Data to use below:
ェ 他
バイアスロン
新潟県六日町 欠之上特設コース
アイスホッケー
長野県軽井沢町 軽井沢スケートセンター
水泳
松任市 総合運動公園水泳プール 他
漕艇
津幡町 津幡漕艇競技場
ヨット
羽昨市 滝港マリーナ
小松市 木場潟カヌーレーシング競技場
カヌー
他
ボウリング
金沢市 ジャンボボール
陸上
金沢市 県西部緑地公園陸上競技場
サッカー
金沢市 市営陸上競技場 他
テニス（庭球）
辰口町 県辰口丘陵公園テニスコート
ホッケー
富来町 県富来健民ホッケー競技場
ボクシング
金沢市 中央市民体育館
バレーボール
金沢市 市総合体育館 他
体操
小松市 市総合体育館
End of Data to use.
Data to use below:
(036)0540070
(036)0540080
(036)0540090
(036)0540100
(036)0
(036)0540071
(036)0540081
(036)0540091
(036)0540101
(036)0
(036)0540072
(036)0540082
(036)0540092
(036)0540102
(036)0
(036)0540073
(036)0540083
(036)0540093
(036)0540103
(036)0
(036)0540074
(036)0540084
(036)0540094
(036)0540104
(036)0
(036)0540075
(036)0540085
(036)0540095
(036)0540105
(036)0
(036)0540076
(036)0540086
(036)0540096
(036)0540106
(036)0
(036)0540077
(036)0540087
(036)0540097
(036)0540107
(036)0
End of Data to use.
Data to use below:
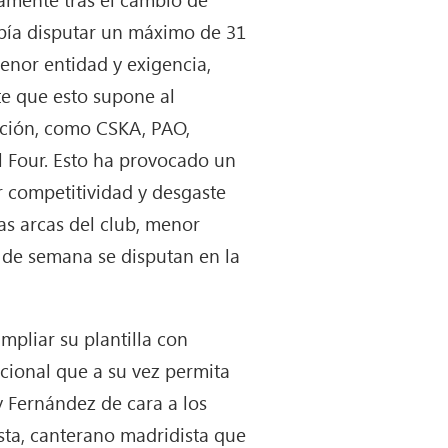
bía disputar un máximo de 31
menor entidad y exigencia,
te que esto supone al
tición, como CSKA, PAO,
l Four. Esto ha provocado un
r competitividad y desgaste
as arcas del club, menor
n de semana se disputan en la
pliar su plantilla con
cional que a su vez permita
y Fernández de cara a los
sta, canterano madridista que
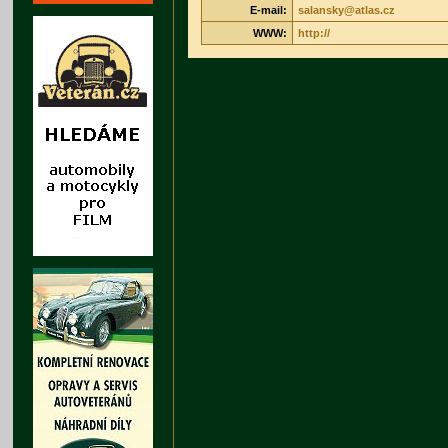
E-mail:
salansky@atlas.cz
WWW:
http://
End of Data to use.
"menor" is the string to look for; please copy every line of the records above where it appears.

menor entidad y exigencia,
as arcas del club, menor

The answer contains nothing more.